The answer is that I was looking for something which the evangelicals are very good at providing, but like all transactions, it’s something that rewards you just as it takes something away. What I got, as a friend of mine pointed out, is love and acceptance. For the duration of the time that I was there, I got those things in rich abundance.

I had people to listen to me talk about mental illness, who empathised with my struggle and were prepared to meet me where I was. In time, I was allowed to speak at church services, articulate the nature of my problems and put the theological perspective on them. The reward was praise, many friends and a real feeling of warmth.

But there were also some weighty figures in the debit column. For a start, there was the idea that you had to accept the Bible, in its entirety, as wholly inerrant. Every single word was to be regarded as if it was hewn from granite, even though we were reading from a translation and even though, in a long working life of working with text, I know that the chance of an idea making it from the writer’s mind onto the printed page and out into publication, wholly unchanged, is remote in the extreme.

Equally, you were supposed to assume that to be gay was a terrible and largely insurmountable burden. You could choose to be celibate, live what seems like a rather desperate life by claiming to be cured and marry some luckless unfortunate or, it seems, go flagrantly mad in a world of denial. The church seemed to cope with this by choosing not to talk about it, even though this was one of its core beliefs.

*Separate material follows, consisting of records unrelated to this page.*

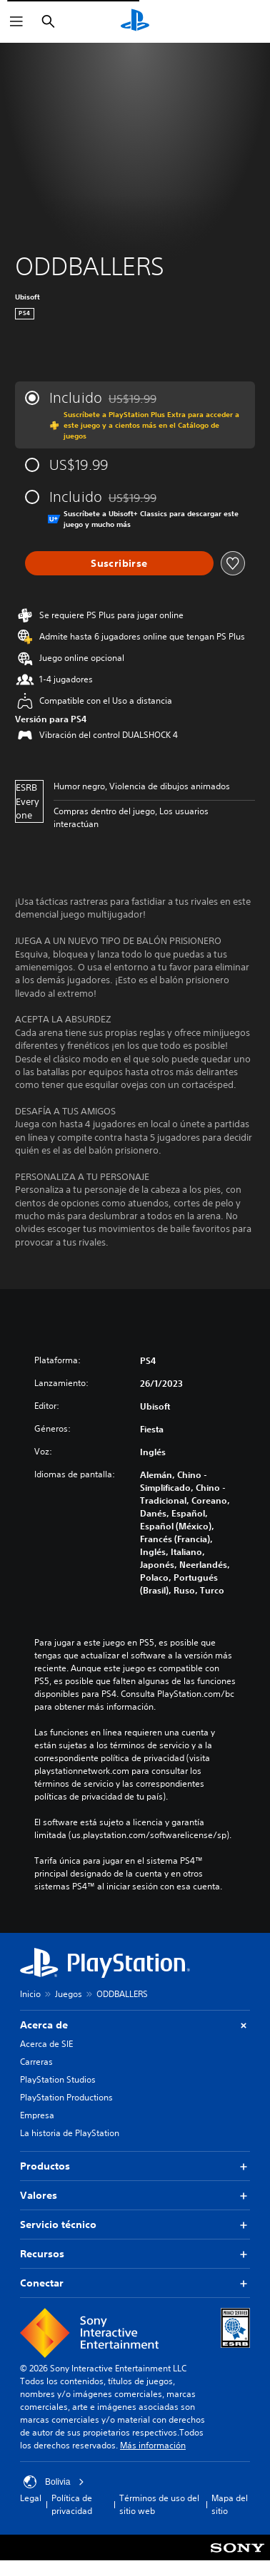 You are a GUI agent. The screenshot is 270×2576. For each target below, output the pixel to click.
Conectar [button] (135, 2283)
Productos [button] (135, 2166)
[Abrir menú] (16, 21)
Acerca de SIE (46, 2044)
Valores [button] (135, 2195)
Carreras (36, 2062)
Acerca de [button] (135, 2025)
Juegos (68, 1994)
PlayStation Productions (66, 2097)
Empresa (37, 2115)
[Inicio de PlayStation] (135, 21)
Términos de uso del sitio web (159, 2504)
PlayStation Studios (58, 2079)
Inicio (30, 1994)
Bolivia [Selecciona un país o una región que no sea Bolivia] (54, 2482)
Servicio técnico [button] (135, 2225)
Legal (30, 2498)
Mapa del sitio (229, 2504)
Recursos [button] (135, 2254)
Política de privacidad (71, 2504)
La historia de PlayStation (69, 2133) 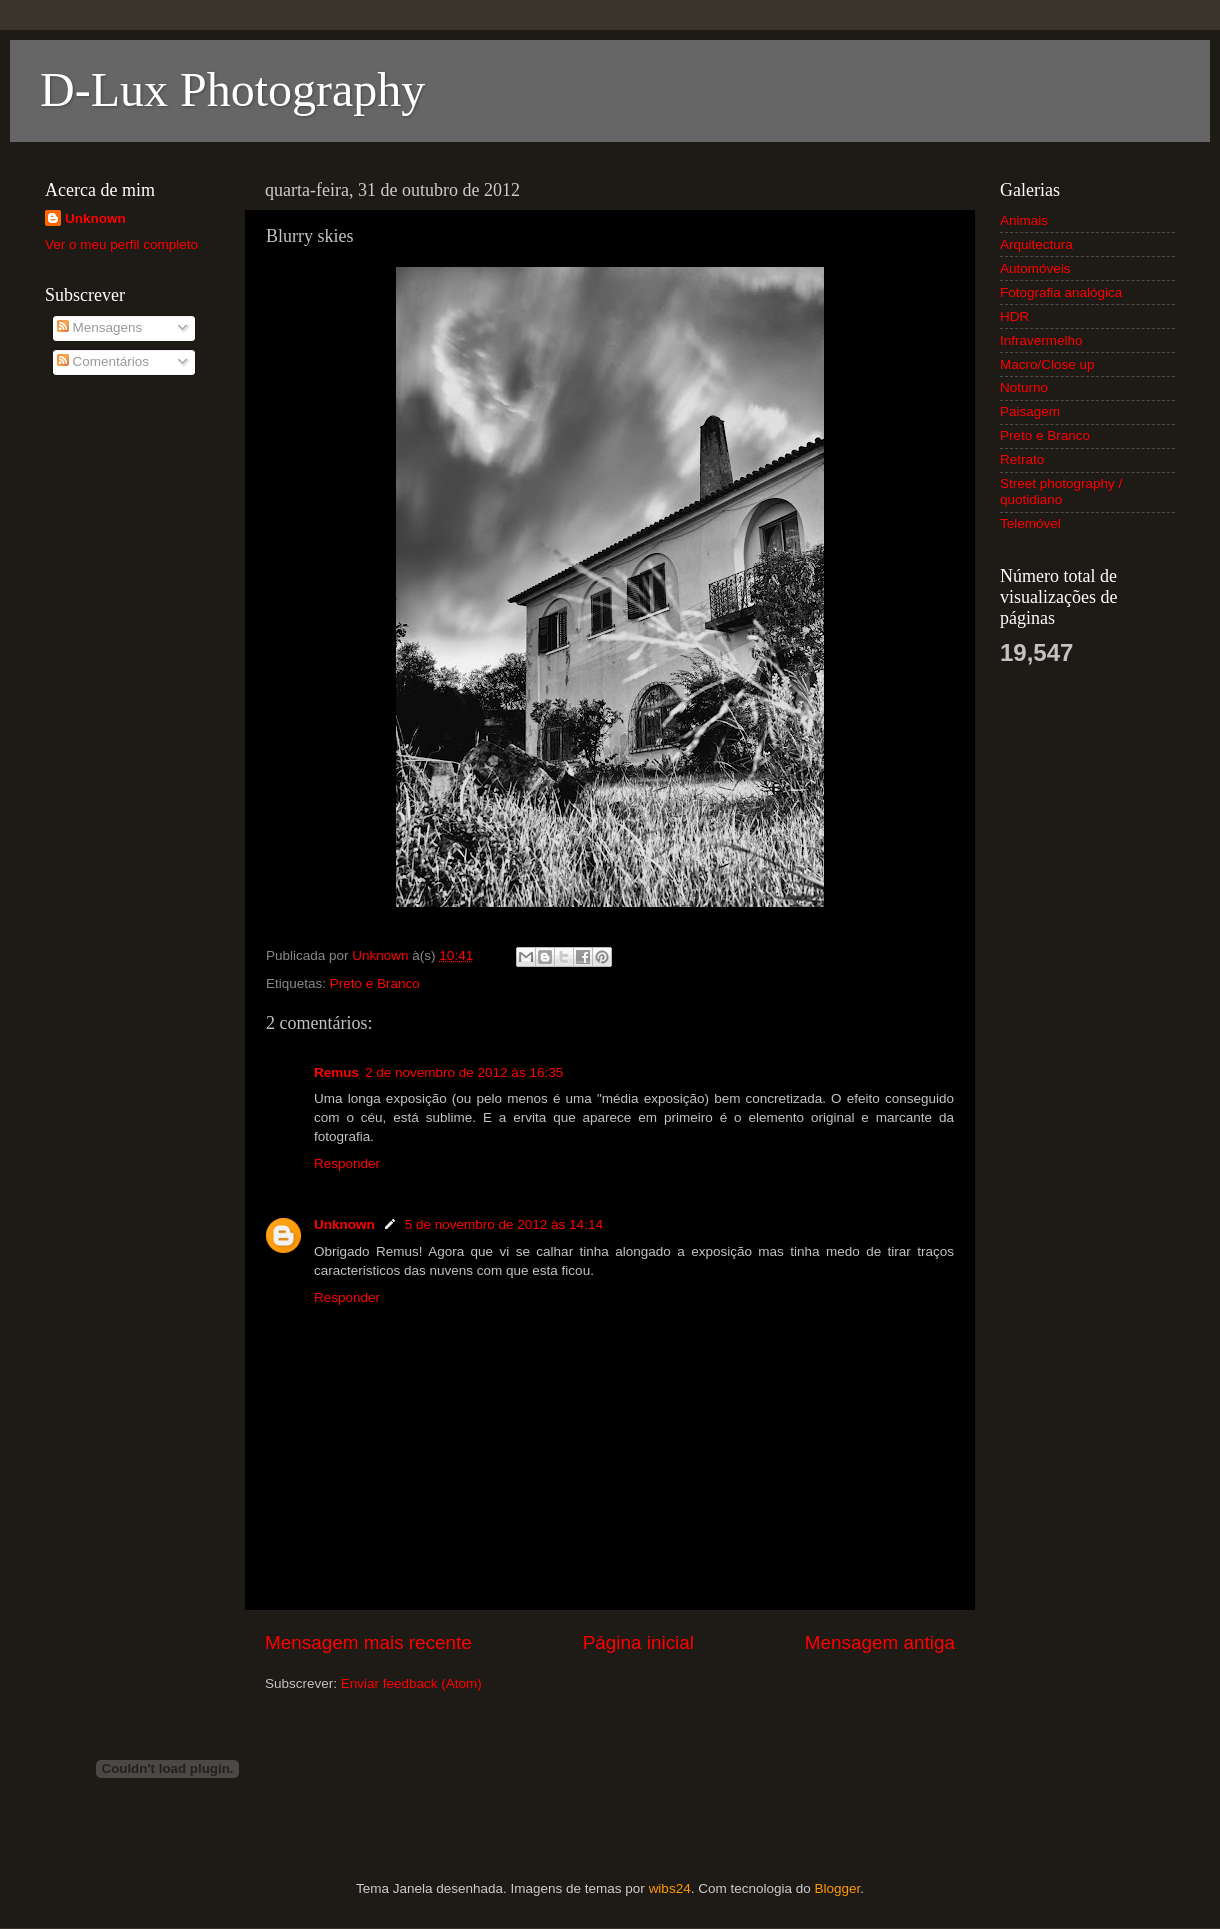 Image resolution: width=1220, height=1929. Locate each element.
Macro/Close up (1047, 364)
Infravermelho (1041, 340)
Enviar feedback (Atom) (411, 1683)
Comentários (103, 361)
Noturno (1024, 387)
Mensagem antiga (880, 1642)
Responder (347, 1163)
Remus (336, 1072)
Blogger (837, 1888)
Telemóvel (1030, 523)
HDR (1014, 316)
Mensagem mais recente (368, 1642)
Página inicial (638, 1642)
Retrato (1022, 459)
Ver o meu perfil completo (121, 244)
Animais (1024, 220)
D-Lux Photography (232, 89)
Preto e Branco (375, 983)
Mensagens (100, 327)
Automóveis (1035, 268)
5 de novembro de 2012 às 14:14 (504, 1224)
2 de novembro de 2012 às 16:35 (464, 1072)
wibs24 (670, 1888)
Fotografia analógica (1061, 292)
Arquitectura (1036, 244)
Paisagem (1030, 411)
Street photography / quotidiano (1061, 491)
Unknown (344, 1224) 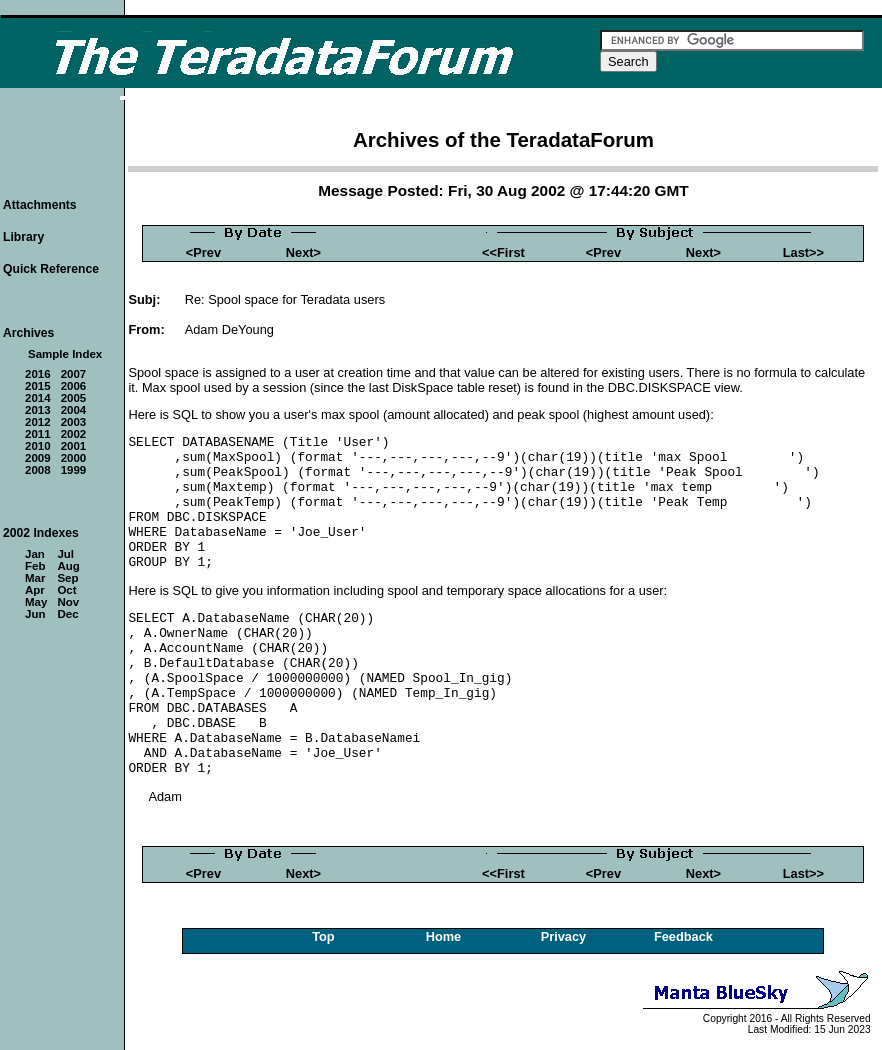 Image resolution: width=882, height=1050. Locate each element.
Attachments (40, 205)
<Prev (203, 252)
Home (444, 936)
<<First (503, 252)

I remember once, when we went out for a curry, seeing noses wrinkled in revulsion that I’d been to see Liberace the movie and being told that the Holy Spirit had ‘cured’ people. This is fatuous nonsense, of course, and I’m able to see it for the hateful nonsense it is and laugh, but what if I was gay? What feelings would I have come away from the evening with?

What seemed then, as it seems now, is that this intolerance was manifested by friends who had bright, shining faces and eyes that suggested they had seen the bright lights of heaven on the horizon and want to run towards it with hearts ablaze with certainty. It’s seductive and there are people who allow themselves to be seduced by it for their whole lives.

Not me, I’m afraid. If you’re an evangelical, you’d say that this is because I don’t love Jesus enough, which may be true, but in the same way that I don’t the Bible is inerrant, I don’t think that homosexuality is any kind of sin. The problems encountered by gay people seem to be ones that straight society has stuck in their way to try and coerce them into silence or tell them that their narratives don’t matter.

I’ve seen any one of a number of commentaries by supposed Christians who claim that being gay is a form of mental illness. Well, if society had told me my sexuality was aberrant or wrong and should not be talked about in polite society, I’m fairly sure I’d be mentally ill as well, so that’s perhaps not a surprise and it’s also perfectly possible to be gay and to not have known a day’s mental illness in your life. Confirmation bias suggests that you’ll find evidence of what you’re looking for, and that is certainly the case with people who want all gays to be suffering some form of mental problem.

The thing with walking away from a place where you receive love and affection is that it hurts. A lot. You closed the door on all those emotions and chose to walk away. Well, I did, because I decided that the price I was paying in accepting Biblical inerrancy was and the wrongness of gayness was just too high. And the end, when it came, was quick. I walked away, sent an email and disengaged.

You could argue that the fact I found another church suggests that I was still looking and I think that’s true to some extent but, and here comes as slippery a piece of intellectual dishonesty as you’ll ever see, the reward isn’t so flagrantly offered in this church. It has to be mined for, searched out and can only be glimpsed through thick trees. And I’m fine with that. I don’t need to have my senses assailed each and every Sunday by a worship band and people exhorting me to ever greater praise. It’s intrusive, coercive and it feels like I’m being spiritually prostituted.

Perhaps I’ll develop these themes some other time, because it seems that there’s some merit in the idea of spiritual prostitution, but for now it’s enough to say that I’m happy with my reasons for leaving. More than happy. I’d rather be on a rocky, uncertain path than one that was bright, shining and paved with false truths.